量子コンピュータが私たちの未来を変える日は実はすぐそこまで来ている。
そんな今だからこそ、量子コンピュータについて知ることには大きな意味がある。単なる専門技術ではなく、これからの世界を理解し、自らの立場でどう関わるかを考えるための「新しい教養」だ。
『教養としての量子コンピュータ』では、最前線で研究を牽引する大阪大学教授の藤井啓祐氏が、物理学、情報科学、ビジネスの視点から、量子コンピュータをわかりやすく、かつ面白く伝えている。今回はブラックホールと量子コンピュータについて特別な書き下ろしをお届けする(ダイヤモンド社書籍編集局)。

【ホーキング博士の予言】「ブラックホール」は宇宙最速の量子コンピュータだった?Photo: Adobe Stock

ブラックホールは「量子コンピュータ」?

ブラックホールという天体には、昔から子どもたちを惹きつける不思議な魅力を持っている。
光さえ脱出できないほど強い重力を持ち、近づいたものをすべて飲み込んでしまう。

かつては理論の中だけで語られる存在だったが、2015年の重力波観測や2019年のブラックホール“影”の撮影によって、その実在が確実なものとなってきた。

近年では、単なる“重力の穴”ではなく、ある種の情報処理装置、「宇宙一速い量子コンピュータ」として語られるようになっている。

ホーキング博士の予言

その背景には、物理学者を数十年悩ませてきた「情報消失のパラドックス」がある。

量子力学の原理に従うと、すべての現象は可逆になっており、情報も含め何かが根本的に失われてしまうということは決して起こらない。

しかしブラックホールは、周囲の物質や光を吸い込み、やがて蒸発して消えてしまう。

この蒸発過程で放出されるのが、理論物理学者スティーヴン・ホーキングが予言した「ホーキング輻射」である。
ブラックホールの強い重力の壁を、量子トンネル効果で飛び越えて粒子が放出される。
この輻射は、外見上は完全にランダムであり、元の星に飲み込まれた情報を含んでいるようには見えない。

では、ブラックホールに飲み込まれた情報はどこに消えたのか?
これが情報消失のパラドックスである。

情報を“かき混ぜる”

この謎に対する重要な手がかりが、ブラックホールそのものが行っている情報処理過程である「スクランブリング」である。

スクランブリングとは、ブラックホールに落ちたほんのわずかな情報が、内部全体に瞬時に広がり、元の構造が完全にわからなくなるほど細かく混ざり合う現象だ。
例えるなら、一滴のインクが海全体に広がり、どこにあったのか特定できなくなるようなものだ。

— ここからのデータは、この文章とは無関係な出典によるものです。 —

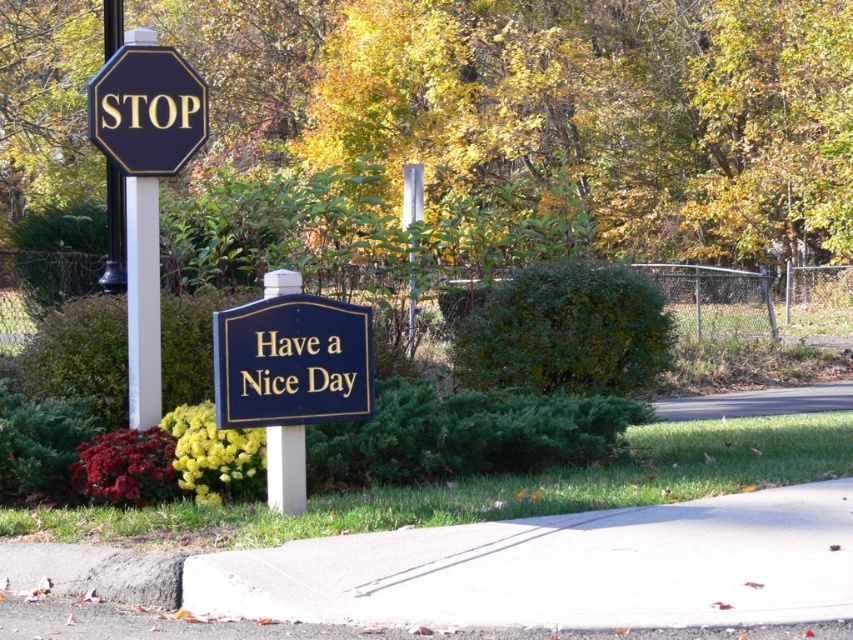 You are a delivery driver approaching the suburban area shown. You need to know if the glossy blue sign at center can fit through a narrow alley that only allows items thinner than the black metal pole at left. Can it pass through?

The glossy blue sign at center is thinner than the black metal pole at left, so it can pass through the narrow alley.

You are a pedestrian walking on the sidewalk and notice the glossy blue sign at center and the black metal pole at left. Which object is larger in size?

The glossy blue sign at center is smaller than the black metal pole at left, so the black metal pole at left is larger in size.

ブラックホールはこの情報の「かき混ぜ」を宇宙最速で行う。
つまり、宇宙一速い量子コンピュータと言える。

情報が失われたように見えるのは、このスクランブリングによって単に識別不能な形にまで散らばり、宇宙空間に暗号化されてしまうという考えがある。

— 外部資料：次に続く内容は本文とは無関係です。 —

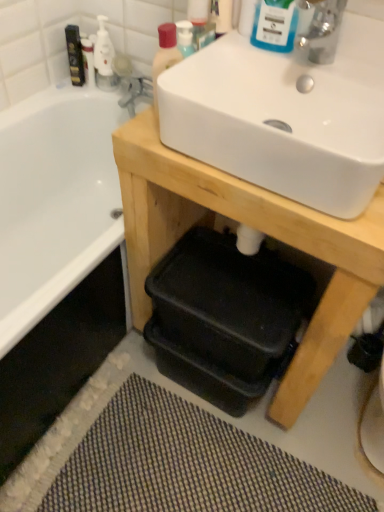 Locate an element on the screen. free region under textured gray bath mat at lower center (from a real-world perspective) is located at coordinates coord(189,461).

この理論に基づくと、ホーキング輻射によって放出される粒子をすべて回収し、暗号化された量子データを読み解くことで、原理的には元の情報を解読できる。

つまり、情報は消えているのではなく、徹底的に難読化されているのである。

宇宙の理解も前進する

興味深いことに、この研究を理解する中で量子コンピュータをエラーから守るために作られてきた理論、量子誤り訂正理論が重要な役割を果たしている。
実用を目的に作られた手法が、逆に宇宙の理解を前進させるという構図が興味深い。

また、ブラックホールのスクランブリングの速さを測る指標として近年注目されているのが、非時間秩序相関(OTOC)である。
これは「情報がどれだけ速く広がるか」を定量化する量子情報的な尺度であり、ブラックホールがいかに高速に量子情報を複雑化するかを知る手掛かりになる。

最近では、Googleの研究チームが量子コンピュータを用いて人工的に非時間秩序相関を観測し、量子プロセッサが高度なスクランブリングを実現していることを検証したことが話題になった。

自然界と量子コンピュータは表裏一体

量子コンピュータは、自然界と同じ量子力学の法則に従って動作する装置である。
このことから、量子コンピュータそのものを「攻略」していく過程で得られた知見が、自然界の理解にも直結する。

一方で、ブラックホールという究極の“自然の量子コンピュータ”を探ることによって、量子コンピュータをより賢く使うためのヒントを得て、量子コンピュータの未来を知ることもできる。

自然界と量子コンピュータは表裏一体になっているといえる。